Saxonia Münster hatte die meisten Treffer erzielt und war somit das erste Team. Zwischen RW Ahlen und dem Lüdenscheider TV musste dagegen viel gerechnet werden. Beide hatten gleich viele Punkte geholt, ein identisches Torverhältnis und auch der direkte Vergleich kannte keinen Sieger. „Lüdenscheid hat einen Treffer mehr erzielt und ist somit Zweiter“, erklärte Hallensprecher Mario Wittkowski dann zum Leidwesen der Gastgeber die Entscheidung. Somit trafen im Halbfinale Saxonia Münster und der LFC Laer 06 Bochum (0:1) sowie der Lüdenscheider TV und die SpVgg Oelde (0:2) aufeinander. Im Finale holte sich die SpVgg Oelde durch einen klaren 3:0-Erfolg über Laer Bochum den Pokal.

TuS Wadersloh gewinnt bei den Frauen

Bei den Frauen, die ebenfalls noch am Samstag spielten, gewann der TuS Wadersloh den Wanderpokal. Das Team setzte sich im Finale gegen die DJK Münster mit 2:0 durch. Die Frauen von Rot-Weiß Ahlen belegten den vierten Platz.

Am Sonntagmorgen wurde es dann putzig, denn mit den U9-Teams standen sich die kleinsten Fußballerinnen gegenüber. Im Duell „Jeder gegen jeden“ war es die SG Telgte, die einen souveränen Sieg einfuhr. Sie gewann alle Spiele und musste dabei nur einen Gegentreffer hinnehmen.

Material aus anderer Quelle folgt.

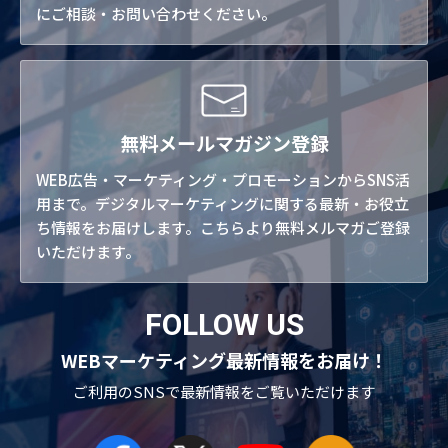
にご相談・お問い合わせください。
無料メールマガジン登録
WEB広告・マーケティング・プロモーションからSNS活
用まで。デジタルマーケティングに関する最新・お役立
ち情報をお届けします。こちらより無料メルマガご登録
いただけます。
FOLLOW US
WEBマーケティング最新情報をお届け！
ご利用のSNSで
最新情報をご覧いただけます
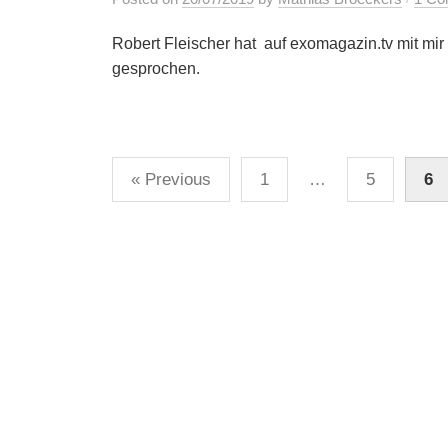
Robert Fleischer hat auf exomagazin.tv mit mir
gesprochen.
Posts
« Previous
1
…
5
6
pagination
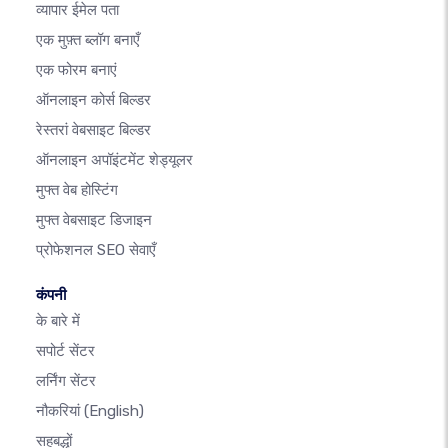
व्यापार ईमेल पता
एक मुफ़्त ब्लॉग बनाएँ
एक फोरम बनाएं
ऑनलाइन कोर्स बिल्डर
रेस्तरां वेबसाइट बिल्डर
ऑनलाइन अपॉइंटमेंट शेड्यूलर
मुफ्त वेब होस्टिंग
मुफ्त वेबसाइट डिजाइन
प्रोफेशनल SEO सेवाएँ
कंपनी
के बारे में
सपोर्ट सेंटर
लर्निंग सेंटर
नौकरियां
(English)
सहबद्धों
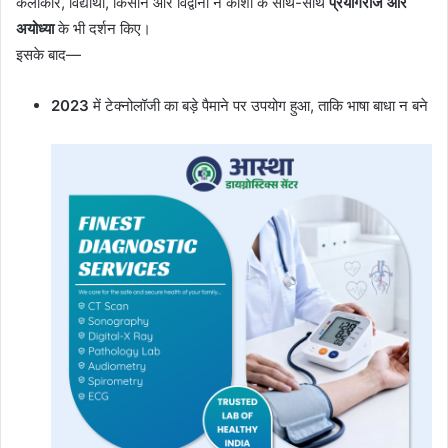
कलाकार, विद्यार्थी, किसान और विद्वानों ने काशी के साथ-साथ
प्रयागराज और
अयोध्या
के भी दर्शन किए।
इसके बाद—
2023
में टेक्नोलॉजी का बड़े पैमाने पर उपयोग हुआ, ताकि भाषा बाधा न बने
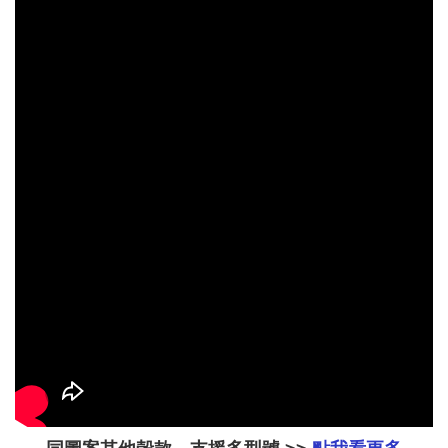
加入購物車
加購配件包折 $𝟯𝟬
瀏覽全部
大眼睛透氣網眼透
大眼睛透氣網
大眼睛透氣網眼透
視化妝包
視手提沙灘包
視束口斜背包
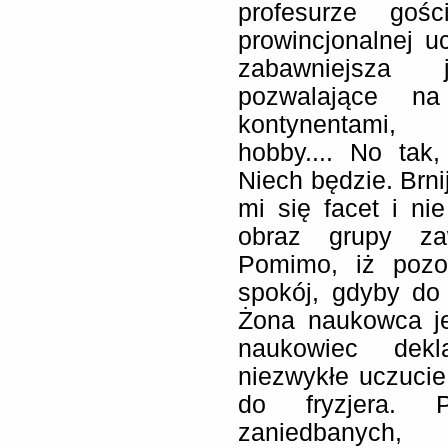
profesurze go
prowincjonalnej u
zabawniejsza 
pozwalające na
kontynentami, 
hobby.... No tak, 
Niech będzie. Brni
mi się facet i ni
obraz grupy za
Pomimo, iż pozo
spokój, gdyby do
Żona naukowca jes
naukowiec dekl
niezwykłe uczucie
do fryzjera. 
zaniedbanych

Im Turnier der U11 war es bis zum letzten Spiel spannend, denn da siegte die Warendorfer SU mit 4:3 gegen den Osnabrücker SC und überholte damit noch das Team von Rot-Weiß Ahlen.

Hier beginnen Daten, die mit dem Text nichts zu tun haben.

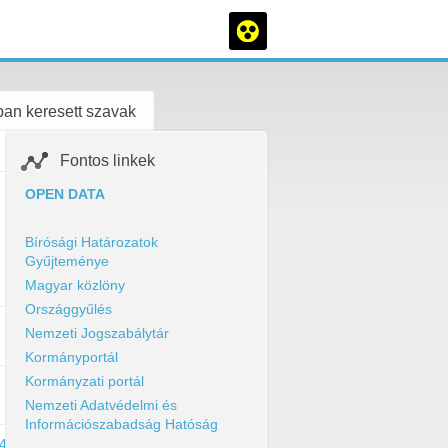
an keresett szavak
Fontos linkek
OPEN DATA
Bírósági Határozatok
Gyűjteménye
Magyar közlöny
Országgyűlés
Nemzeti Jogszabálytár
Kormányportál
Kormányzati portál
Nemzeti Adatvédelmi és
Információszabadság Hatóság
24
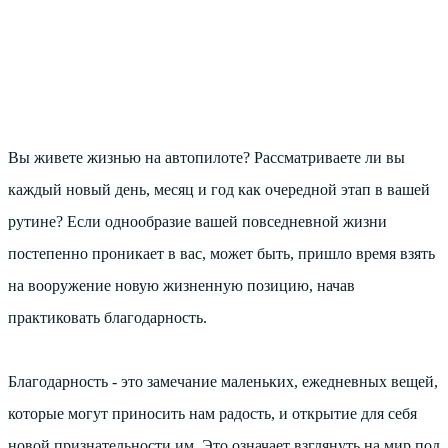
Вы живете жизнью на автопилоте? Рассматриваете ли вы
каждый новый день, месяц и год как очередной этап в вашей
рутине? Если однообразие вашей повседневной жизни
постепенно проникает в вас, может быть, пришло время взять
на вооружение новую жизненную позицию, начав
практиковать благодарность.
Благодарность - это замечание маленьких, ежедневных вещей,
которые могут приносить нам радость, и открытие для себя
новой признательности им. Это означает взглянуть на мир под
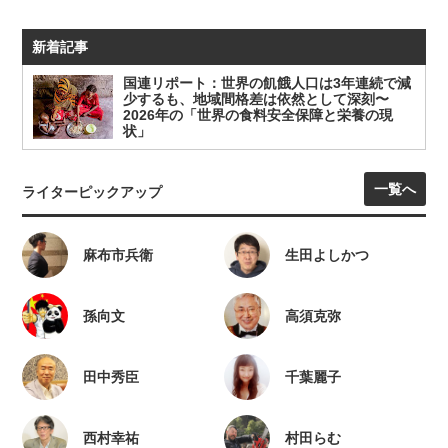
新着記事
国連リポート：世界の飢餓人口は3年連続で減
少するも、地域間格差は依然として深刻〜
2026年の「世界の食料安全保障と栄養の現
状」
一覧へ
ライターピックアップ
麻布市兵衛
生田よしかつ
孫向文
高須克弥
田中秀臣
千葉麗子
西村幸祐
村田らむ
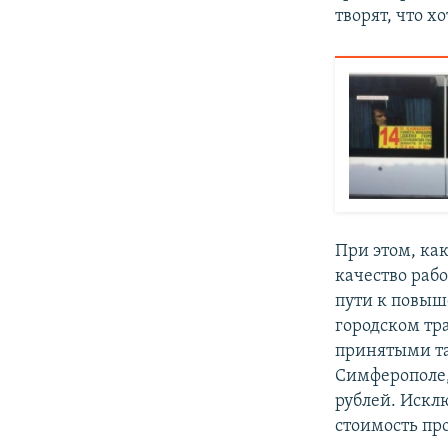
творят, что х
При этом, как
качество раб
пути к повыш
городском тр
принятыми та
Симферополе,
рублей. Исклю
стоимость про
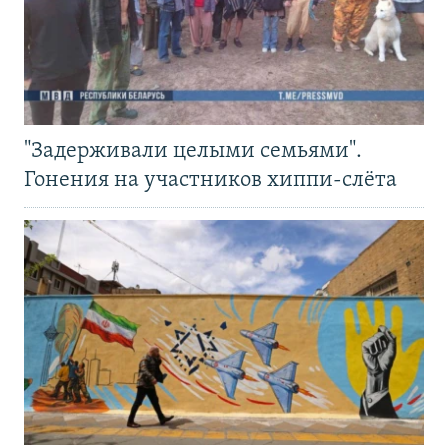
"Задерживали целыми семьями".
Гонения на участников хиппи-слёта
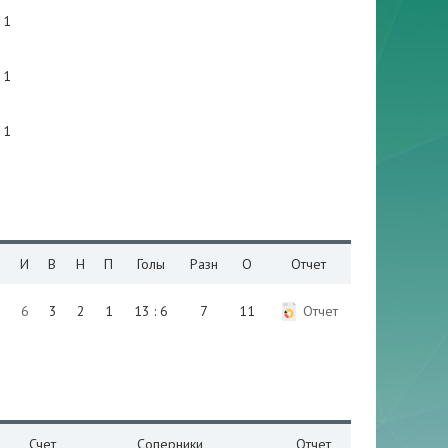
1
1
1
И
В
Н
П
Голы
Разн
О
Отчет
6
3
2
1
13 : 6
7
11
Отчет
Счет
Соперники
Отчет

Es wird definitiv eine Neuauflage des Turniers geben

Im letzten Turnier des Beyer-Girls-Cups wurden die U17-Kickerinnen aktiv. Da war die Mannschaft vom TSV Luthe (Niedersachsen) überragend, denn sie gewann alle Spiele und erzielte sagenhafte 34 Treffer in vier Begegnungen. Einen guten zweiten Platz erreichte Rot-Weiß Ahlen.

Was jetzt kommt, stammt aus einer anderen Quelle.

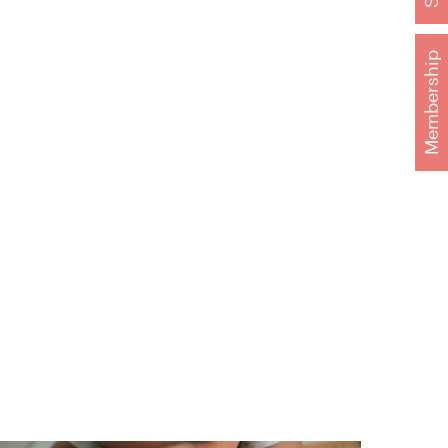
Membership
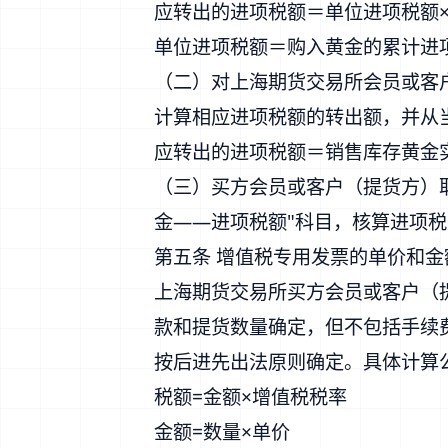
应转出的进项税额＝单位进项税额
单位进项税额＝购入黄金的累计进
（二）对上海期货交易所会员或客
计算相应进项税额的转出额，并从
应转出的进项税额＝销售库存黄金实
（三）买方会员或客户（提货方）
金——进项税额"科目，核算进项
第五条 增值税专用发票的单价和
上海期货交易所买方会员或客户（
款和提货数量确定，但不包括手续
按后进先出法原则确定。具体计算
税额=金额×增值税税率
金额=数量×单价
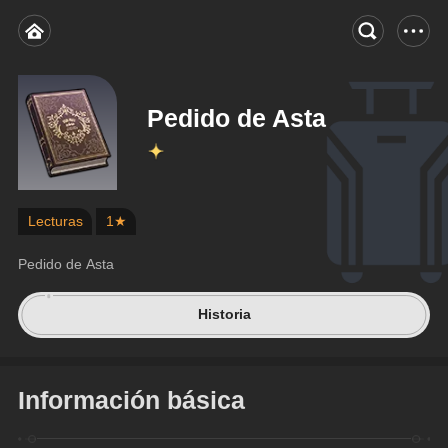
Pedido de Asta
Lecturas
1★
Pedido de Asta
Historia
Información básica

„Es waren viele gute Spiele auf teilweise hohem Niveau. Man kann sehen, dass sich der Frauen- und Mädchenfußball konstant verbessert“, freute sich der Organisator Marco Beyer. „Nach den vielen positiven Rückmeldungen der Vereine sind wir jetzt schon dabei, die siebte Auflage zu planen, wahrscheinlich zu einem anderen Termin Anfang Januar“, so Beyer.